In another work item in 3GPP Release 13 related to licensed-assisted access (LAA), it has also been identified that the UL HARQ needs to be changed from synchronous to asynchronous compared to legacy LTE. The impact of this is described in detail in 3GPP TR 36.889, v. 13.0.0 (and in particular section 7.2.2.2), which is hereby incorporated by reference in its entirety.
In LTE/eMTC all DRX parameters are semi-statically configured in the UE based on Radio Resource Control (RRC) signaling. Some dynamic change is supported through Medium Access Control (MAC) signaling to control the UE entering short/long DRX during the “Active time.”
A problem with existing approaches is that the HARQ/DRX design has been optimized for multiple HARQ processes and use cases where low latency is important and minimizing UE battery consumption has not been the main goal. If the same design is applied to a UE that only supports half-duplex operations, cross subframe scheduling and only one HARQ process, it would result in the UE being awake for a longer time than necessary for many traffic use cases that are typically used in MTC/IoT applications. For example, in many of the traffic use cases there are no simultaneous UL and DL data transfers. Instead, most use cases rely on a request-response type of traffic pattern where an IP packet is sent in one direction followed by a response in the other.

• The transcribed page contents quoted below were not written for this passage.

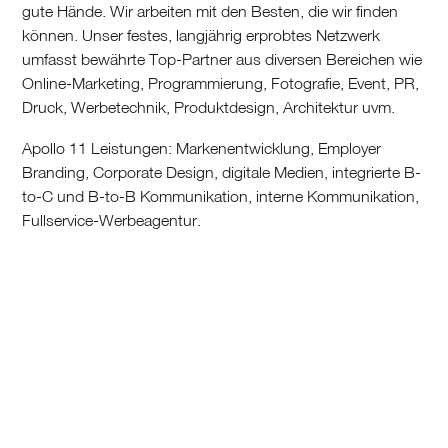
gute Hände. Wir arbeiten mit den Besten, die wir finden
können. Unser festes, langjährig erprobtes Netzwerk
umfasst bewährte Top-Partner aus diversen Bereichen wie
Online-Marketing, Programmierung, Fotografie, Event, PR,
Druck, Werbetechnik, Produktdesign, Architektur uvm.
Apollo 11 Leistungen: Markenentwicklung, Employer
Branding, Corporate Design, digitale Medien, integrierte B-
to-C und B-to-B Kommunikation, interne Kommunikation,
Fullservice-Werbeagentur.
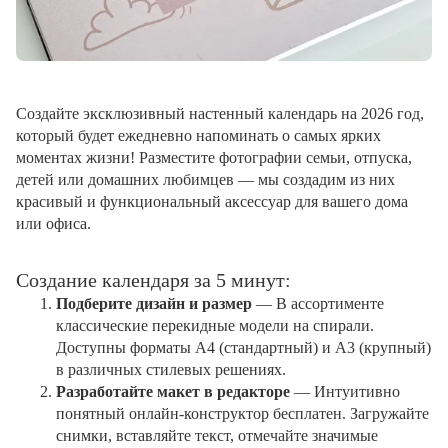
Создайте эксклюзивный настенный календарь на 2026 год,
который будет ежедневно напоминать о самых ярких
моментах жизни! Разместите фотографии семьи, отпуска,
детей или домашних любимцев — мы создадим из них
красивый и функциональный аксессуар для вашего дома
или офиса.
Создание календаря за 5 минут:
Подберите дизайн и размер
— В ассортименте
классические перекидные модели на спирали.
Доступны форматы А4 (стандартный) и А3 (крупный)
в различных стилевых решениях.
Разработайте макет в редакторе
— Интуитивно
понятный онлайн-конструктор бесплатен. Загружайте
снимки, вставляйте текст, отмечайте значимые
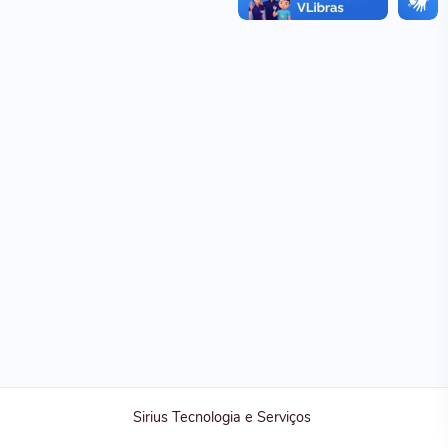
Sirius Tecnologia e Serviços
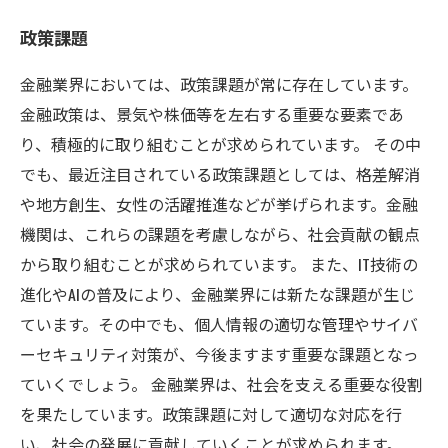
政策課題
金融業界においては、政策課題が常に存在しています。
金融政策は、景気や株価等を左右する重要な要素であ
り、積極的に取り組むことが求められています。 その中
でも、最近注目されている政策課題としては、格差解消
や地方創生、女性の活躍推進などが挙げられます。金融
機関は、これらの課題を考慮しながら、社会貢献の観点
から取り組むことが求められています。 また、IT技術の
進化やAIの普及により、金融業界には新たな課題が生じ
ています。その中でも、個人情報の適切な管理やサイバ
ーセキュリティ対策が、今後ますます重要な課題となっ
ていくでしょう。 金融業界は、社会を支える重要な役割
を果たしています。政策課題に対して適切な対応を行
い、社会の発展に貢献していくことが求められます。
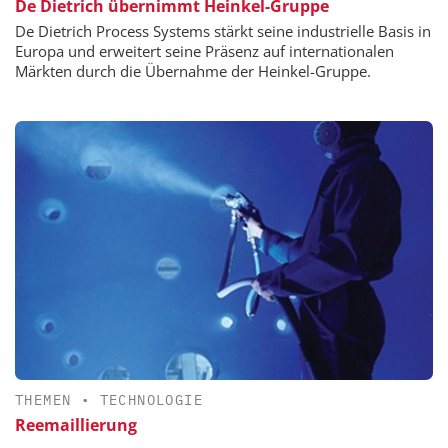
De Dietrich übernimmt Heinkel-Gruppe
De Dietrich Process Systems stärkt seine industrielle Basis in
Europa und erweitert seine Präsenz auf internationalen
Märkten durch die Übernahme der Heinkel-Gruppe.
THEMEN
•
TECHNOLOGIE
Reemaillierung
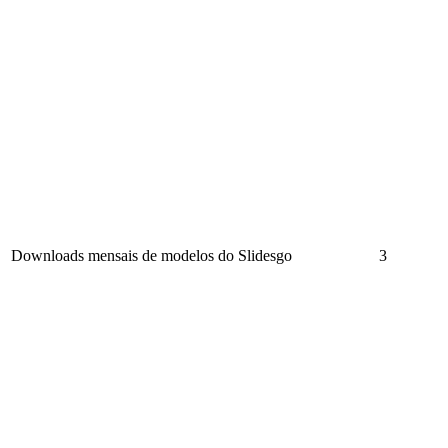
Downloads mensais de modelos do Slidesgo
3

Further, according to existing approaches (both LTE and HSPA) the HARQ operation in the UL is synchronous. If the HARQ operation is changed to asynchronous, it is not known how long the UE shall wait for HARQ feedback after a transmission/re-transmission has been done. One approach would be to copy the DL design also for the UL (i.e., introduce similar timers (e.g., HARQ-RTT-Timer/drx-RetransmissionTimer) also for the UL). Although such an approach might be acceptable for legacy LTE use cases, it is not well suited for use cases in the area of MTC/IoT. These applications involve the use of new, simplified UEs with support for only half-duplex, one HARQ process and cross-subframe scheduling. Thus, a more optimized solution is desirable. The reason for this is that other solutions could reduce the UE battery/power consumption and therefore perform better if the properties of half-duplex, one HARQ process, only cross sub-frame scheduling and typical traffic patterns are utilized in the design.
One goal of NB-IoT is to re-use the legacy LTE (including eMTC changes) as much as possible. An important consideration is how the HARQ and connected mode DRX operations should work. If the legacy design is applied on NB-IoT this would lead to larger battery/power consumption for the UE. Further, since all the DRX-related timers are semi-static, there is very limited flexibility for the eNB to schedule HARQ transmissions/re-transmissions and HARQ feedbacks. If many UEs and/or UEs with different coverage levels (and thus different transmission duration times) need to be served, the previous approaches of having semi-static parameters are not flexible enough to enable short “active time” for UEs. Applying the same design as in legacy LTE would require the use of larger timer values, and thus the UE awake time would be longer resulting in larger battery/power consumption.